* [Work required]
Records appear below. Give all of them again, exactly.

Start of The data

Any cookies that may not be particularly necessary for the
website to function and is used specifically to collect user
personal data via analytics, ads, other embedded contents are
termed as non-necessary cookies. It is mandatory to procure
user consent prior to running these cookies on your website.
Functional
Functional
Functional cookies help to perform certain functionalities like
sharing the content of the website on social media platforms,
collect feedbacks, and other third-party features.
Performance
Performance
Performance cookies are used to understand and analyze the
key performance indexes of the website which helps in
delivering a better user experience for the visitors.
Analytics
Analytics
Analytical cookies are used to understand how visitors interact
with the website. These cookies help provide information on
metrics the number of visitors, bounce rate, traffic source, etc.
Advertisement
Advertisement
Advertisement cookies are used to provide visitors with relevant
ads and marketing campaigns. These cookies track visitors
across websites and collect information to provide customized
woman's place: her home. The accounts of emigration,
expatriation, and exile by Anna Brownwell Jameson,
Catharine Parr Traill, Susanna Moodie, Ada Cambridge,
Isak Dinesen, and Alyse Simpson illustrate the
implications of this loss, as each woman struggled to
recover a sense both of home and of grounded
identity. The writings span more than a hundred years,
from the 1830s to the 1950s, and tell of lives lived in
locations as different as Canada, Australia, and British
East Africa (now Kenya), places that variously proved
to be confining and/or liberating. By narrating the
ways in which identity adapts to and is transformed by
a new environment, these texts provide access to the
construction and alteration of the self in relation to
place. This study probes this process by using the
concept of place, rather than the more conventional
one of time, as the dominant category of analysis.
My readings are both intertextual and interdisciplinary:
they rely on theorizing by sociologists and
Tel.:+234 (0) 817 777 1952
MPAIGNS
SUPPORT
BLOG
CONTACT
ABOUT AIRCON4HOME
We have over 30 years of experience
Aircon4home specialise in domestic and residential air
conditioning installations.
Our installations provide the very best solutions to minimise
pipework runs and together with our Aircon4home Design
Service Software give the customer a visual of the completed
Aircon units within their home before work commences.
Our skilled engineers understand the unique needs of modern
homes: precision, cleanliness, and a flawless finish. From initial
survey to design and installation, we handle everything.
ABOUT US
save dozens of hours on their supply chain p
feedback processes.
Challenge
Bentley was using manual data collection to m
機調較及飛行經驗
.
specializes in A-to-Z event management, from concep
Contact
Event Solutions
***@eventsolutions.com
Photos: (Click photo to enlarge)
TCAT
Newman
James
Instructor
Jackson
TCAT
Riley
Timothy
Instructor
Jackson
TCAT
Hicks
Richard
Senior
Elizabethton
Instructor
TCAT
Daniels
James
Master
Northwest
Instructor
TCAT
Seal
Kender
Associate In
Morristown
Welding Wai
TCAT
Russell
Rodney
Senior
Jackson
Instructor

End of The data

* [Expected answer]
Any cookies that may not be particularly necessary for the
website to function and is used specifically to collect user
personal data via analytics, ads, other embedded contents are
termed as non-necessary cookies. It is mandatory to procure
user consent prior to running these cookies on your website.
Functional
Functional
Functional cookies help to perform certain functionalities like
sharing the content of the website on social media platforms,
collect feedbacks, and other third-party features.
Performance
Performance
Performance cookies are used to understand and analyze the
key performance indexes of the website which helps in
delivering a better user experience for the visitors.
Analytics
Analytics
Analytical cookies are used to understand how visitors interact
with the website. These cookies help provide information on
metrics the number of visitors, bounce rate, traffic source, etc.
Advertisement
Advertisement
Advertisement cookies are used to provide visitors with relevant
ads and marketing campaigns. These cookies track visitors
across websites and collect information to provide customized
woman's place: her home. The accounts of emigration,
expatriation, and exile by Anna Brownwell Jameson,
Catharine Parr Traill, Susanna Moodie, Ada Cambridge,
Isak Dinesen, and Alyse Simpson illustrate the
implications of this loss, as each woman struggled to
recover a sense both of home and of grounded
identity. The writings span more than a hundred years,
from the 1830s to the 1950s, and tell of lives lived in
locations as different as Canada, Australia, and British
East Africa (now Kenya), places that variously proved
to be confining and/or liberating. By narrating the
ways in which identity adapts to and is transformed by
a new environment, these texts provide access to the
construction and alteration of the self in relation to
place. This study probes this process by using the
concept of place, rather than the more conventional
one of time, as the dominant category of analysis.
My readings are both intertextual and interdisciplinary:
they rely on theorizing by sociologists and
Tel.:+234 (0) 817 777 1952
MPAIGNS
SUPPORT
BLOG
CONTACT
ABOUT AIRCON4HOME
We have over 30 years of experience
Aircon4home specialise in domestic and residential air
conditioning installations.
Our installations provide the very best solutions to minimise
pipework runs and together with our Aircon4home Design
Service Software give the customer a visual of the completed
Aircon units within their home before work commences.
Our skilled engineers understand the unique needs of modern
homes: precision, cleanliness, and a flawless finish. From initial
survey to design and installation, we handle everything.
ABOUT US
save dozens of hours on their supply chain p
feedback processes.
Challenge
Bentley was using manual data collection to m
機調較及飛行經驗
.
specializes in A-to-Z event management, from concep
Contact
Event Solutions
***@eventsolutions.com
Photos: (Click photo to enlarge)
TCAT
Newman
James
Instructor
Jackson
TCAT
Riley
Timothy
Instructor
Jackson
TCAT
Hicks
Richard
Senior
Elizabethton
Instructor
TCAT
Daniels
James
Master
Northwest
Instructor
TCAT
Seal
Kender
Associate In
Morristown
Welding Wai
TCAT
Russell
Rodney
Senior
Jackson
Instructor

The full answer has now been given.